Data for this exercise:
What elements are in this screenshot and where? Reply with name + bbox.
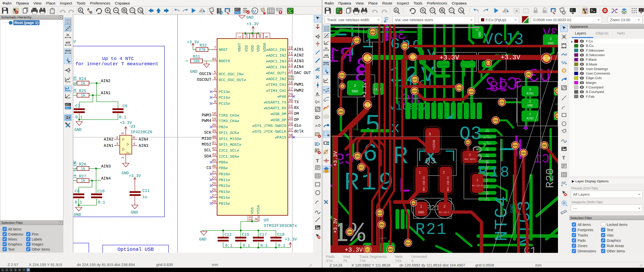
svg-text:PB9⇄: PB9⇄: [219, 166, 228, 171]
svg-text:AIN1: AIN1: [456, 87, 462, 89]
svg-text:T: T: [316, 158, 319, 163]
svg-text:PB8⇄: PB8⇄: [219, 160, 228, 165]
svg-text:PB14⇄: PB14⇄: [219, 196, 230, 200]
svg-text:1u: 1u: [142, 195, 147, 199]
svg-text:Net-(Q3-G): Net-(Q3-G): [472, 185, 483, 187]
svg-text:T: T: [562, 155, 565, 160]
svg-text:IP4220CZ6: IP4220CZ6: [131, 130, 152, 134]
svg-text:DM: DM: [294, 112, 299, 116]
svg-text:⇄ADC1_IN3: ⇄ADC1_IN3: [266, 59, 286, 64]
svg-text:B.Cu: B.Cu: [586, 44, 593, 48]
svg-text:R21: R21: [415, 221, 447, 239]
svg-text:CS: CS: [207, 166, 211, 170]
svg-text:C9: C9: [123, 104, 127, 109]
svg-text:1: 1: [238, 36, 242, 38]
svg-text:GND: GND: [509, 204, 515, 213]
svg-text:BOOT0: BOOT0: [219, 59, 230, 63]
svg-text:Net-(..): Net-(..): [353, 128, 363, 130]
svg-text:7: 7: [214, 46, 216, 50]
svg-text:18: 18: [212, 112, 216, 116]
svg-text:AIN4: AIN4: [485, 130, 490, 132]
svg-text:+3.3V: +3.3V: [485, 199, 490, 201]
svg-text:⇄USB_DM: ⇄USB_DM: [270, 112, 286, 116]
svg-text:+3.3V: +3.3V: [345, 247, 363, 253]
svg-text:C8: C8: [75, 189, 79, 194]
svg-text:4: 4: [214, 100, 216, 104]
svg-text:GND: GND: [122, 171, 129, 176]
svg-text:C1: C1: [524, 245, 536, 253]
svg-text:PWM1: PWM1: [294, 82, 304, 87]
svg-text:29: 29: [289, 93, 293, 97]
svg-text:6: 6: [214, 76, 216, 80]
svg-text:dclk: dclk: [377, 212, 383, 215]
svg-text:SPI1_MISO⇄: SPI1_MISO⇄: [219, 137, 241, 141]
svg-text:1k: 1k: [81, 167, 85, 171]
svg-text:12 AIN3: 12 AIN3: [479, 110, 481, 118]
svg-text:0.1: 0.1: [98, 200, 105, 205]
svg-text:24: 24: [245, 34, 249, 38]
svg-text:46: 46: [212, 164, 216, 168]
svg-text:DAC OUT1: DAC OUT1: [483, 143, 492, 145]
svg-text:1k: 1k: [81, 179, 85, 183]
svg-text:x: x: [487, 187, 488, 189]
svg-text:VDD: VDD: [256, 45, 261, 52]
svg-text:Optional USB: Optional USB: [117, 247, 154, 252]
svg-text:AIN3: AIN3: [499, 101, 505, 104]
svg-text:⇄PA15: ⇄PA15: [275, 135, 286, 140]
svg-text:?: ?: [640, 8, 642, 12]
svg-text:RCC_OSC_OUT⇄: RCC_OSC_OUT⇄: [219, 78, 246, 82]
svg-text:F.Mask: F.Mask: [586, 58, 597, 61]
svg-text:R??: R??: [235, 8, 240, 11]
svg-text:+3.3V: +3.3V: [187, 40, 199, 45]
svg-text:RCC_OSC_IN⇄: RCC_OSC_IN⇄: [219, 72, 244, 77]
svg-text:dclk: dclk: [294, 129, 304, 134]
svg-text:VDD: VDD: [245, 45, 249, 52]
svg-text:13: 13: [289, 63, 293, 67]
svg-text:A: A: [316, 149, 317, 152]
svg-text:MOSI: MOSI: [202, 142, 211, 147]
svg-text:43: 43: [212, 153, 216, 157]
svg-text:AIN4: AIN4: [493, 120, 498, 122]
svg-text:mil: mil: [324, 54, 328, 57]
svg-text:AIN2: AIN2: [294, 53, 304, 58]
svg-text:+3.3V: +3.3V: [439, 54, 459, 61]
svg-text:GND: GND: [379, 224, 384, 226]
svg-text:⇄USB_DP: ⇄USB_DP: [270, 118, 286, 122]
svg-text:1: 1: [116, 136, 118, 140]
svg-text:R25: R25: [79, 89, 86, 93]
svg-text:C15: C15: [242, 232, 249, 237]
svg-text:AIN3: AIN3: [294, 59, 304, 63]
svg-text:⇄ADC2_IN2: ⇄ADC2_IN2: [266, 77, 286, 81]
svg-text:22: 22: [212, 176, 216, 180]
svg-text:+3.3V: +3.3V: [129, 174, 141, 178]
svg-text:R??: R??: [65, 104, 69, 106]
svg-text:+3.3V: +3.3V: [363, 56, 372, 60]
svg-text:GND: GND: [74, 128, 82, 132]
svg-text:34: 34: [289, 122, 293, 126]
svg-text:AIN2: AIN2: [468, 91, 474, 93]
svg-text:AIN4: AIN4: [101, 176, 111, 181]
svg-text:19: 19: [212, 117, 216, 121]
svg-text:Net-(U5-NRST): Net-(U5-NRST): [438, 64, 451, 66]
svg-text:1: 1: [420, 205, 422, 209]
svg-text:9: 9: [265, 36, 269, 38]
svg-text:14: 14: [289, 69, 293, 73]
svg-text:Net-(Q3-G): Net-(Q3-G): [423, 176, 425, 191]
svg-text:User.Comments: User.Comments: [586, 72, 610, 75]
svg-text:AIN2: AIN2: [104, 137, 113, 142]
svg-text:dio: dio: [294, 123, 301, 128]
svg-text:SDA: SDA: [355, 155, 360, 158]
svg-text:STM32F303CBTx: STM32F303CBTx: [264, 223, 297, 228]
svg-text:DP: DP: [294, 118, 299, 122]
svg-text:MISO: MISO: [202, 137, 211, 141]
svg-text:GND: GND: [131, 210, 138, 215]
svg-text:GND: GND: [526, 73, 531, 76]
svg-text:GND: GND: [246, 15, 254, 20]
svg-text:GND: GND: [542, 144, 547, 147]
svg-text:+3.3V: +3.3V: [462, 63, 473, 67]
svg-text:8: 8: [254, 218, 258, 220]
svg-text:DAC OUT1: DAC OUT1: [483, 137, 492, 139]
svg-text:GND: GND: [412, 202, 416, 205]
svg-text:3: 3: [214, 94, 216, 98]
svg-text:2: 2: [121, 157, 125, 159]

Exercise: From the material above, reproduce everything verbatim except the pictures.

Reply:
What elements are in this screenshot and where? Reply with name + bbox.
svg-text:PB9⇄: PB9⇄: [219, 166, 228, 171]
svg-text:AIN1: AIN1: [456, 87, 462, 89]
svg-text:T: T: [316, 158, 319, 163]
svg-text:PB8⇄: PB8⇄: [219, 160, 228, 165]
svg-text:PB14⇄: PB14⇄: [219, 196, 230, 200]
svg-text:1u: 1u: [142, 195, 147, 199]
svg-text:Net-(Q3-G): Net-(Q3-G): [472, 185, 483, 187]
svg-text:T: T: [562, 155, 565, 160]
svg-text:IP4220CZ6: IP4220CZ6: [131, 130, 152, 134]
svg-text:DM: DM: [294, 112, 299, 116]
svg-text:⇄ADC1_IN3: ⇄ADC1_IN3: [266, 59, 286, 64]
svg-text:B.Cu: B.Cu: [586, 44, 593, 48]
svg-text:R21: R21: [415, 221, 447, 239]
svg-text:CS: CS: [207, 166, 211, 170]
svg-text:C9: C9: [123, 104, 127, 109]
svg-text:1: 1: [238, 36, 242, 38]
svg-text:GND: GND: [509, 204, 515, 213]
svg-text:BOOT0: BOOT0: [219, 59, 230, 63]
svg-text:Net-(..): Net-(..): [353, 128, 363, 130]
svg-text:7: 7: [214, 46, 216, 50]
svg-text:18: 18: [212, 112, 216, 116]
svg-text:AIN4: AIN4: [485, 130, 490, 132]
svg-text:+3.3V: +3.3V: [485, 199, 490, 201]
svg-text:⇄USB_DM: ⇄USB_DM: [270, 112, 286, 116]
svg-text:+3.3V: +3.3V: [345, 247, 363, 253]
svg-text:C8: C8: [75, 189, 79, 194]
svg-text:4: 4: [214, 100, 216, 104]
svg-text:GND: GND: [122, 171, 129, 176]
svg-text:C1: C1: [524, 245, 536, 253]
svg-text:PWM1: PWM1: [294, 82, 304, 87]
svg-text:29: 29: [289, 93, 293, 97]
svg-text:6: 6: [214, 76, 216, 80]
svg-text:dclk: dclk: [377, 212, 383, 215]
svg-text:SPI1_MISO⇄: SPI1_MISO⇄: [219, 137, 241, 141]
svg-text:1k: 1k: [81, 167, 85, 171]
svg-text:12 AIN3: 12 AIN3: [479, 110, 481, 118]
svg-text:0.1: 0.1: [98, 200, 105, 205]
svg-text:24: 24: [245, 34, 249, 38]
svg-text:46: 46: [212, 164, 216, 168]
svg-text:DAC OUT1: DAC OUT1: [483, 143, 492, 145]
svg-text:1k: 1k: [81, 179, 85, 183]
svg-text:x: x: [487, 187, 488, 189]
svg-text:VDD: VDD: [256, 45, 261, 52]
svg-text:Optional USB: Optional USB: [117, 247, 154, 252]
svg-text:AIN3: AIN3: [499, 101, 505, 104]
svg-text:⇄PA15: ⇄PA15: [275, 135, 286, 140]
svg-text:?: ?: [640, 8, 642, 12]
svg-text:RCC_OSC_OUT⇄: RCC_OSC_OUT⇄: [219, 78, 246, 82]
svg-text:F.Mask: F.Mask: [586, 58, 597, 61]
svg-text:R??: R??: [235, 8, 240, 11]
svg-text:+3.3V: +3.3V: [187, 40, 199, 45]
svg-text:RCC_OSC_IN⇄: RCC_OSC_IN⇄: [219, 72, 244, 77]
svg-text:dclk: dclk: [294, 129, 304, 134]
svg-text:VDD: VDD: [245, 45, 249, 52]
svg-text:13: 13: [289, 63, 293, 67]
svg-text:A: A: [316, 149, 317, 152]
svg-text:MOSI: MOSI: [202, 142, 211, 147]
svg-text:43: 43: [212, 153, 216, 157]
svg-text:AIN4: AIN4: [493, 120, 498, 122]
svg-text:mil: mil: [324, 54, 328, 57]
svg-text:AIN2: AIN2: [294, 53, 304, 58]
svg-text:+3.3V: +3.3V: [439, 54, 459, 61]
svg-text:GND: GND: [379, 224, 384, 226]
svg-text:⇄USB_DP: ⇄USB_DP: [270, 118, 286, 122]
svg-text:1: 1: [116, 136, 118, 140]
svg-text:R25: R25: [79, 89, 86, 93]
svg-text:C15: C15: [242, 232, 249, 237]
svg-text:AIN3: AIN3: [294, 59, 304, 63]
svg-text:⇄ADC2_IN2: ⇄ADC2_IN2: [266, 77, 286, 81]
svg-text:22: 22: [212, 176, 216, 180]
svg-text:+3.3V: +3.3V: [129, 174, 141, 178]
svg-text:R??: R??: [65, 104, 69, 106]
svg-text:+3.3V: +3.3V: [363, 56, 372, 60]
svg-text:GND: GND: [74, 128, 82, 132]
svg-text:34: 34: [289, 122, 293, 126]
svg-text:AIN2: AIN2: [468, 91, 474, 93]
svg-text:AIN4: AIN4: [101, 176, 111, 181]
svg-text:19: 19: [212, 117, 216, 121]
svg-text:Net-(U5-NRST): Net-(U5-NRST): [438, 64, 451, 66]
svg-text:1: 1: [420, 205, 422, 209]
svg-text:9: 9: [265, 36, 269, 38]
svg-text:14: 14: [289, 69, 293, 73]
svg-text:Net-(Q3-G): Net-(Q3-G): [423, 176, 425, 191]
svg-text:User.Comments: User.Comments: [586, 72, 610, 75]
svg-text:AIN2: AIN2: [104, 137, 113, 142]
svg-text:dio: dio: [294, 123, 301, 128]
svg-text:SDA: SDA: [355, 155, 360, 158]
svg-text:STM32F303CBTx: STM32F303CBTx: [264, 223, 297, 228]
svg-text:DP: DP: [294, 118, 299, 122]
svg-text:MISO: MISO: [202, 137, 211, 141]
svg-text:GND: GND: [131, 210, 138, 215]
svg-text:GND: GND: [526, 73, 531, 76]
svg-text:GND: GND: [246, 15, 254, 20]
svg-text:GND: GND: [542, 144, 547, 147]
svg-text:+3.3V: +3.3V: [462, 63, 473, 67]
svg-text:8: 8: [254, 218, 258, 220]
svg-text:DAC OUT1: DAC OUT1: [483, 137, 492, 139]
svg-text:GND: GND: [412, 202, 416, 205]
svg-text:3: 3: [214, 94, 216, 98]
svg-text:2: 2: [121, 157, 125, 159]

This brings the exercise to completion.